I’d love to subscribe to the TLS but it is beyond my means. $225 annually? *wheeze* I depend on the good ol’ local Chapters to keep up with the latest issues, and the campus library to catch any I missed. A charming LRB editor noticed my blog during its infancy (by googling the mag, I guess) when I did a post on lit mags and complained that the local Chapters had stopped ordering the LRB after I had gotten only one taste. He said nice things about my blog and offered me three or four gorgeous free issues to try. So of course I signed up. (The fact that it’s only $50 CAD helps.) I’m with the Paris Review as well, even though it’s $45 smackaroos for a sometimes quarterly mag. Maybe I’ll renew, maybe I won’t.

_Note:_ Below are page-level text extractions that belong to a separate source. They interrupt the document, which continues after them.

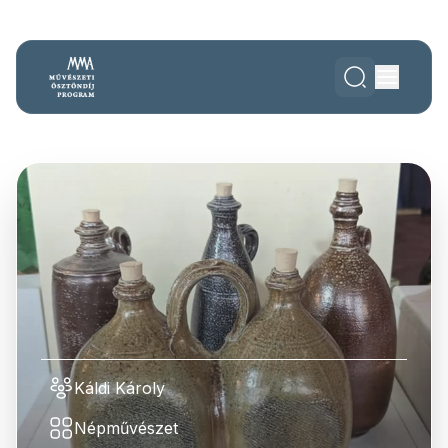
Káldi Károly
Népművészet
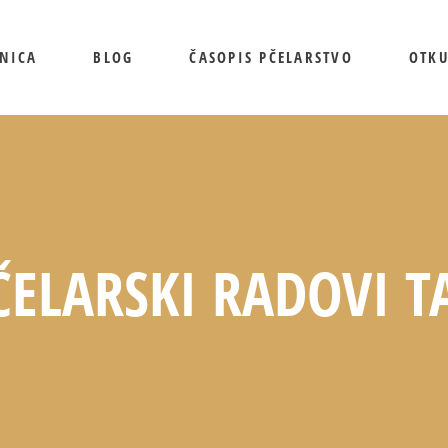
NICA
BLOG
ČASOPIS PČELARSTVO
OTK
ČELARSKI RADOVI T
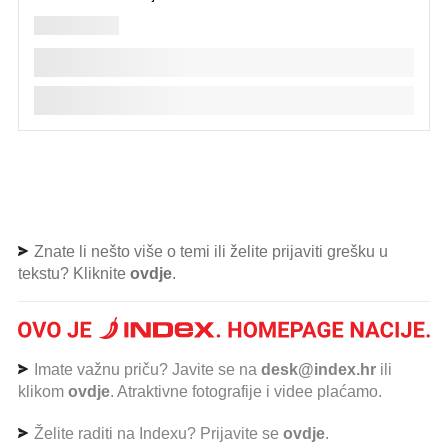
Znate li nešto više o temi ili želite prijaviti grešku u
tekstu? Kliknite
ovdje
.
Imate važnu priču? Javite se na
desk@index.hr
ili
klikom
ovdje
. Atraktivne fotografije i videe plaćamo.
Želite raditi na Indexu? Prijavite se
ovdje
.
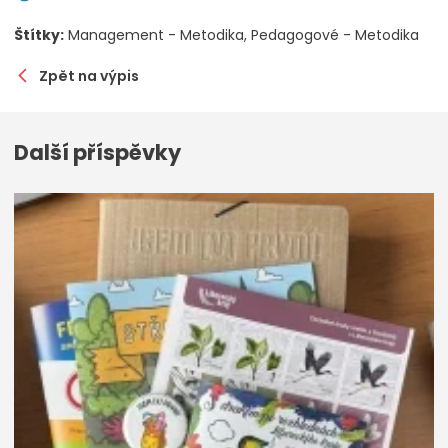
Štítky:
Management - Metodika
Pedagogové - Metodika
Zpět na výpis
Další příspěvky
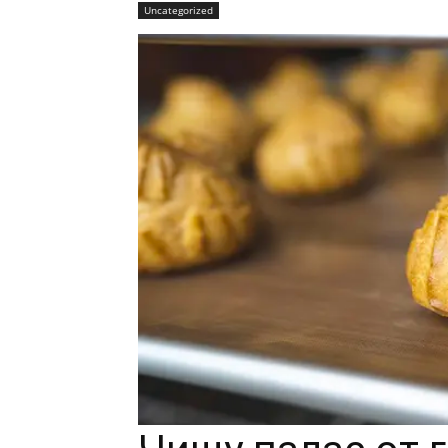
Uncategorized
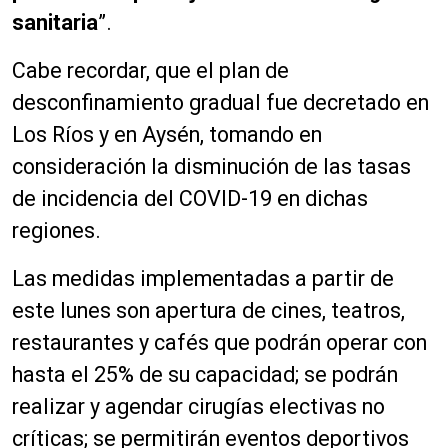
sanitaria
”.
Cabe recordar, que el plan de
desconfinamiento gradual fue decretado en
Los Ríos y en Aysén, tomando en
consideración la disminución de las tasas
de incidencia del COVID-19 en dichas
regiones.
Las medidas implementadas a partir de
este lunes son apertura de cines, teatros,
restaurantes y cafés que podrán operar con
hasta el 25% de su capacidad; se podrán
realizar y agendar cirugías electivas no
críticas; se permitirán eventos deportivos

It may seem like a step down but I could replace the “biggest little magazine” with Bookmarks, which I just discovered earlier this week. Stephen King may patronise unenlightened book stores but my Chapters, regardless of its other evils, has a whole top section in the periodicals area devoted to all kinds of literary magazines and journals. It had always been there, but the selection had been more mixed, not quite as well organised and not so singularly devoted to lit. I felt all of them crying out to me to be bought and read, but I did not even scribble their names down for fear of getting carried away. I could not possibly accommodate more reading into my life at present, especially since most of the magazines were devoted to short fiction and poetry rather than criticism.
Anyway Bookmarks’ glossy finish was eye-catching and I took it down to see what it was all about. It was the fall issue and I loved it. First of all most of the ads were stuck at the back where they belonged. Second of all they had basic, but fairly good profiles on one classic author (James Joyce) and a contemporary one R.K. Narayan, which was a happy coincidence since last week’s TLS featured a Commentary article on Kamala Markandaya, an author from the same literary period in India, so to speak. What I liked about the pieces was that the writers assumed that the reader was a newbie to either figure and gave good overviews of each of their backlists.
You can also tell from the way it’s put together and its overall tone that the mag is run by real book lovers who like to give attention all kinds of books, regardless of genre, instead of only the literary kind. In their copious listings of new releases (whether in hardcover or paperback) there was Andrew O’Hagan and Tim Willocks (who writes frothy historical romps, it seems) side by side, and a bit of attention paid to SF/F as well. I can’t think of a bookish print publication that is so comprehensive. I was not impressed with the non-fiction listings, but for everything else they did just fine. And a 2 year Canadian subscription is only $65.95!
Besides Bookmarks the other magazines I can remember being there were On Spec, Fiddlehead (with which I’m familiar), The Antigonish Review (which I know about too), about three for SF/F fans including Fantasy & Science Fiction, another Canadian lit mag that looked very very indie, another that seemed aimed at writers…. I’ll have to explore those shelves at a later date. Just to look.
I’m three weeks away from my site’s one year anniversary. Fancy that! Maybe after this publicists will offer review copies of books that, you know, I’d actually consider, rather than “Mitch Albom-type” fare. I’m still boggled that anyone’s offering me review copies of anything.